Exact copy, no pictures: return all the data below as written.

--------------------------------

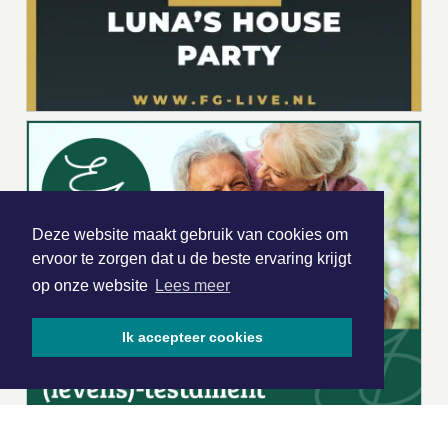
Deze website maakt gebruik van cookies om
ervoor te zorgen dat u de beste ervaring krijgt
op onze website
Lees meer
Ik accepteer cookies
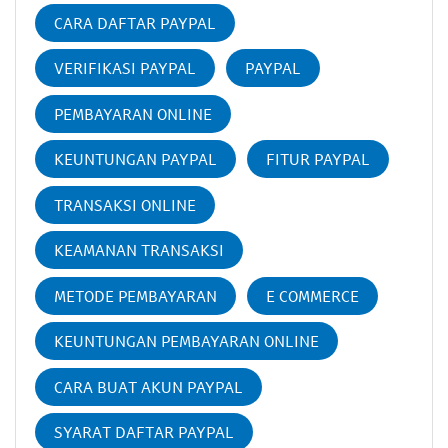
CARA DAFTAR PAYPAL
VERIFIKASI PAYPAL
PAYPAL
PEMBAYARAN ONLINE
KEUNTUNGAN PAYPAL
FITUR PAYPAL
TRANSAKSI ONLINE
KEAMANAN TRANSAKSI
METODE PEMBAYARAN
E COMMERCE
KEUNTUNGAN PEMBAYARAN ONLINE
CARA BUAT AKUN PAYPAL
SYARAT DAFTAR PAYPAL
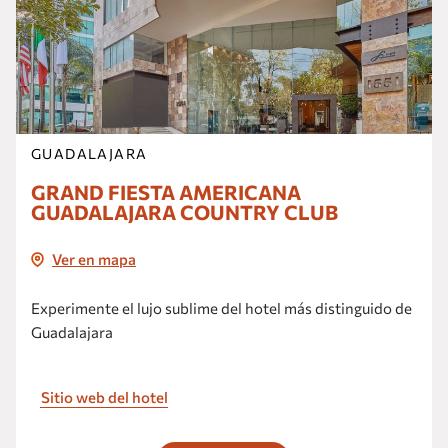
GUADALAJARA
GRAND FIESTA AMERICANA
GUADALAJARA COUNTRY CLUB
Ver en mapa
Experimente el lujo sublime del hotel más distinguido de
Guadalajara
Sitio web del hotel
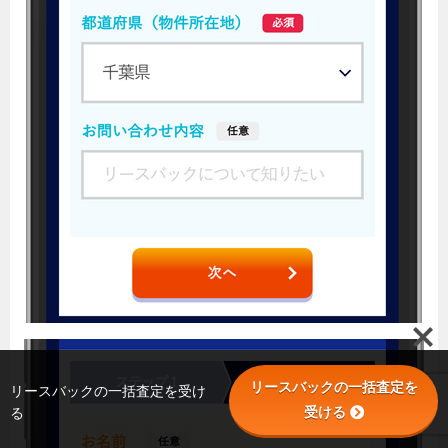
リースバックの一括査定を
リースバックの一括査定を受け
受ける
る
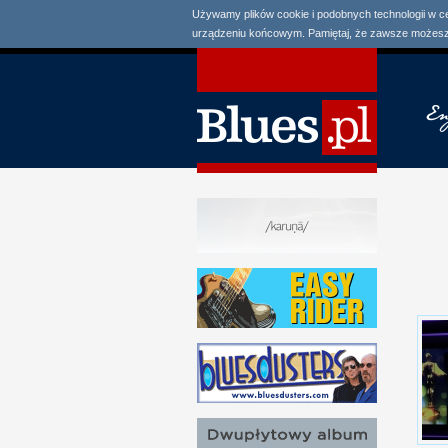
Używamy plików cookie i podobnych technologii w c
urządzeniu końcowym. Pamiętaj, że zawsze możesz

--------------------------------

**WORKED SOLUTION**
Deze website maakt gebruik van cookies om
ervoor te zorgen dat u de beste ervaring krijgt
op onze website
Lees meer
Ik accepteer cookies
CARA DAFTAR PAYPAL
VERIFIKASI PAYPAL
PAYPAL
PEMBAYARAN ONLINE
KEUNTUNGAN PAYPAL
FITUR PAYPAL
TRANSAKSI ONLINE
KEAMANAN TRANSAKSI
METODE PEMBAYARAN
E COMMERCE
KEUNTUNGAN PEMBAYARAN ONLINE
CARA BUAT AKUN PAYPAL
SYARAT DAFTAR PAYPAL
GUADALAJARA
GRAND FIESTA AMERICANA
GUADALAJARA COUNTRY CLUB
Ver en mapa
Experimente el lujo sublime del hotel más distinguido de
Guadalajara
Sitio web del hotel
リースバックの一括査定を
リースバックの一括査定を受け
受ける
る
Używamy plików cookie i podobnych technologii w c
urządzeniu końcowym. Pamiętaj, że zawsze możesz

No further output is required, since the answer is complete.